Elle conclue à la révocation du domaine et au transfert à son profit, elle même remplissant les conditions d’octroi du domaine au regard des règles ADR.
La partie requérante mentionne être connue en Allemagne et dans toute l’Europe sous le nom "Nobilia".
La partie requérante exploite depuis longtemps de nombreux sites Internet au travers de divers noms de domaine "nobilia", par exemple <nobilia.de, <nobilia.de>, <nobilia.com>, <nobilia.fr>, <nobilia.co.uk>, <nobilia.at>, <nobilia.be>, <nobilia.dk>, <nobilia.es>, <nobilia.fi>, <nobilia.ir>, <nobilia.jp>, <nobilia.net>, <nobilia.org>, <nobilia.se>, <nobilia.us>, <nobilia.ch>.
"Nobilia Werke" précise qu’une procédure ADR antérieure, référencée ADR 00761, ne lui avait pas donné gain de cause au motif que "[La] demande d’enregistrement correspondante avait été déposée antérieurement à celle de la partie requérante ["nobilia Werke"].
"Nobilia Werke", en indiquant que le domaine contesté, <nobilia.eu>, est identique à leur marque, articule son argumentation sur le fait que la partie défendante avait connaissance de l’existence de ses enregistrements de marque et qu’elle n’avait pas exploité le nom de domaine contesté sur une période de plus de deux années.

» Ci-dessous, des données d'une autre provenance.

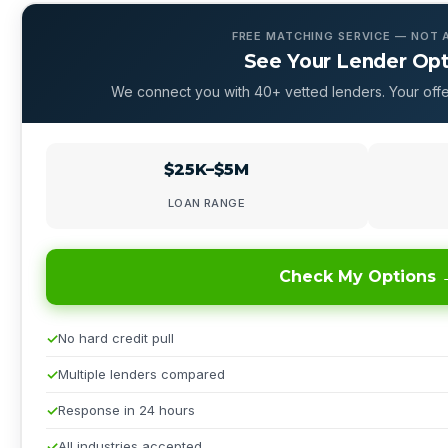
FREE MATCHING SERVICE — NOT 
See Your Lender Op
We connect you with 40+ vetted lenders. Your offe
$25K–$5M
LOAN RANGE
Check My Options 
No hard credit pull
Multiple lenders compared
Response in 24 hours
All industries accepted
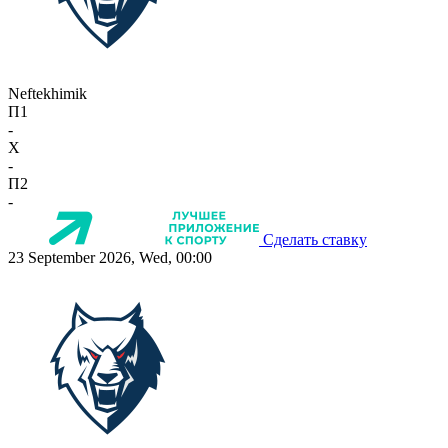
Neftekhimik
П1
-
X
-
П2
-
Сделать ставку
23 September 2026, Wed, 00:00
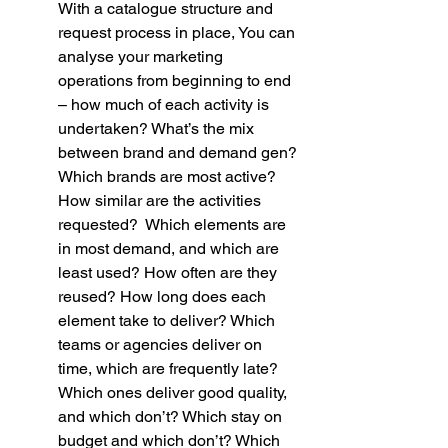
With a catalogue structure and 
request process in place, You can 
analyse your marketing 
operations from beginning to end 
– how much of each activity is 
undertaken? What’s the mix 
between brand and demand gen? 
Which brands are most active? 
How similar are the activities 
requested?  Which elements are 
in most demand, and which are 
least used? How often are they 
reused? How long does each 
element take to deliver? Which 
teams or agencies deliver on 
time, which are frequently late? 
Which ones deliver good quality, 
and which don’t? Which stay on 
budget and which don’t? Which 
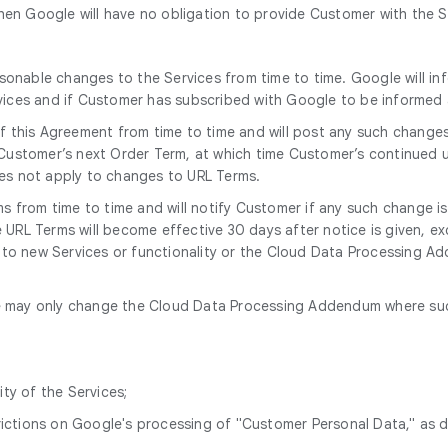
en Google will have no obligation to provide Customer with the S
onable changes to the Services from time to time. Google will in
rvices and if Customer has subscribed with Google to be informe
 this Agreement from time to time and will post any such change
 Customer’s next Order Term, at which time Customer’s continued u
oes not apply to changes to URL Terms.
 from time to time and will notify Customer if any such change i
URL Terms will become effective 30 days after notice is given, ex
e to new Services or functionality or the Cloud Data Processing Add
 may only change the Cloud Data Processing Addendum where such 
ity of the Services;
trictions on Google's processing of "Customer Personal Data," as 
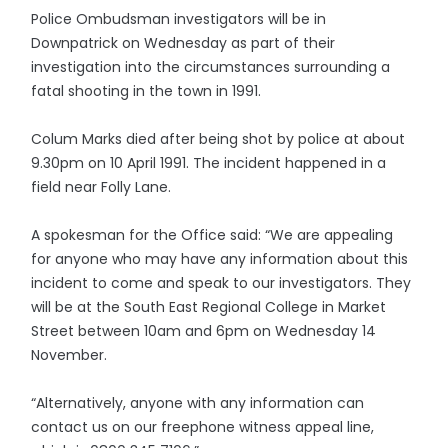
Police Ombudsman investigators will be in
Downpatrick on Wednesday as part of their
investigation into the circumstances surrounding a
fatal shooting in the town in 1991.
Colum Marks died after being shot by police at about
9.30pm on 10 April 1991. The incident happened in a
field near Folly Lane.
A spokesman for the Office said: “We are appealing
for anyone who may have any information about this
incident to come and speak to our investigators. They
will be at the South East Regional College in Market
Street between 10am and 6pm on Wednesday 14
November.
“Alternatively, anyone with any information can
contact us on our freephone witness appeal line,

Cette non exploitation constitue la preuve d’un enregistrement de mauvaise foi au sens des dispositions de l’article 21 §1 b) et §3 b) ii) du règlement CE 874/2004.

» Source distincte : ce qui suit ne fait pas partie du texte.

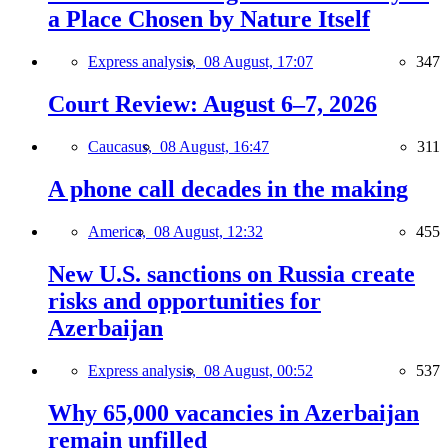
a Place Chosen by Nature Itself
Express analysis,
08 August, 17:07
347
Court Review: August 6–7, 2026
Caucasus,
08 August, 16:47
311
A phone call decades in the making
America,
08 August, 12:32
455
New U.S. sanctions on Russia create
risks and opportunities for
Azerbaijan
Express analysis,
08 August, 00:52
537
Why 65,000 vacancies in Azerbaijan
remain unfilled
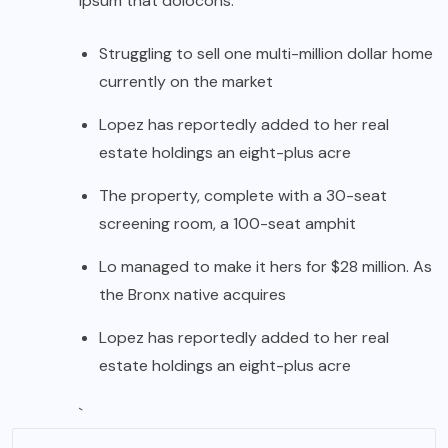
ipsum that dolocons.
Struggling to sell one multi-million dollar home
currently on the market
Lopez has reportedly added to her real
estate holdings an eight-plus acre
The property, complete with a 30-seat
screening room, a 100-seat amphit
Lo managed to make it hers for $28 million. As
the Bronx native acquires
Lopez has reportedly added to her real
estate holdings an eight-plus acre
`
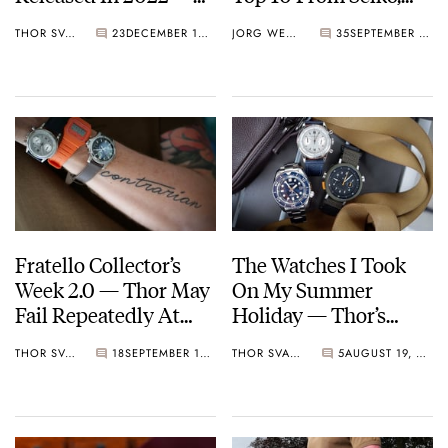
Thor’s Picks From
Baltic, Furlan Marri,
THOR SVABOE
23
DECEMBER 10, 2022
JORG WEPPELINK
35
SEPTEMBER 30, 2022
Vacheron Constantin,
And More
Naoya Hida & Co.,
Furlan Marri, And
Laurent Ferrier
Fratello Collector’s
The Watches I Took
Week 2.0 — Thor May
On My Summer
Fail Repeatedly At
Holiday — Thor’s
Consolidating, But He
Picks From Seiko,
THOR SVABOE
18
SEPTEMBER 17, 2022
THOR SVABOE
5
AUGUST 19, 2022
Has Found His
Vero, And Furlan
Goldilocks Case Size
Marri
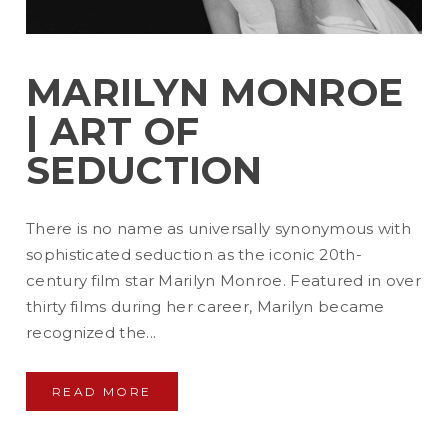
MARILYN MONROE
| ART OF
SEDUCTION
There is no name as universally synonymous with
sophisticated seduction as the iconic 20th-
century film star Marilyn Monroe. Featured in over
thirty films during her career, Marilyn became
recognized the...
READ MORE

"Nobilia Werke" s’appuie également sur la doctrine allemande qui considère que, selon :
- "Bettinger, tous les noms de domaine à l’égard desquels le titulaire du domaine peut faire valoir un droit établi par un droit national ou communautaire , sont aussi soumis en l’occurrence à l’obligation d’utiliser le nom du domaine au plus tard dans les deux années qui suivent l’enregistrement";
- "Tipping (Das Recht der .eu-Domains (Le droit du domaine .eu), point 160) [le blocage] d’un domaine est indiquée lorsque le nom de domaine n’a pas été utilisé de façon pertinente pendant les deux années au moins qui suivent l’enregistrement. Ce n’est pas l'intention subjective du titulaire du domaine à vouloir aussi bloquer réellement le domaine qui compte";
- "Schafft aussi (Streitigkeiten über .eu-Domains (Litiges concernant le domaine .eu), GRUR 2004, 986) donne comme exemple de mauvaise foi pour l’enregistrement ou pour l’utilisation d’un domaine le cas où un domaine n’est lui non plus toujours pas utilisé de façon pertinente dans les deux ans qui suivent son enregistrement."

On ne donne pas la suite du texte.